====== Excerpted records ======

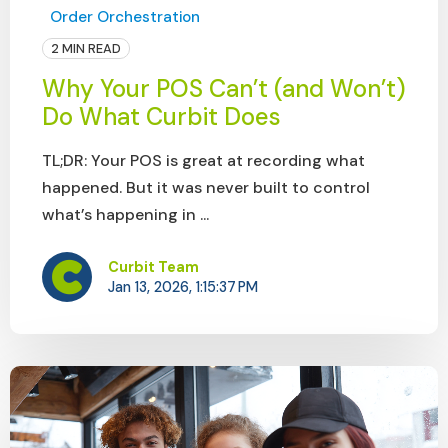
Order Orchestration
2 MIN READ
Why Your POS Can’t (and Won’t)
Do What Curbit Does
TL;DR: Your POS is great at recording what
happened. But it was never built to control
what’s happening in ...
Curbit Team
Jan 13, 2026, 1:15:37 PM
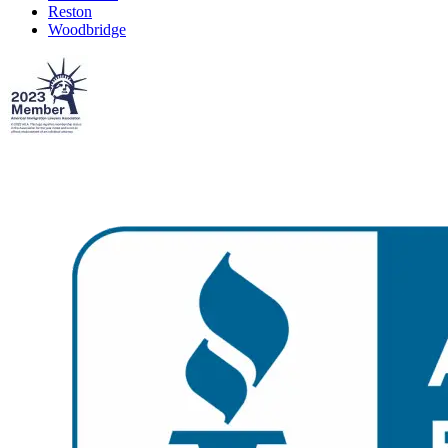
Reston
Woodbridge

======

Once you have found every line in the listing that holds the string "Your", copy each of them.

Task solution:
Why Your POS Can’t (and Won’t)
TL;DR: Your POS is great at recording what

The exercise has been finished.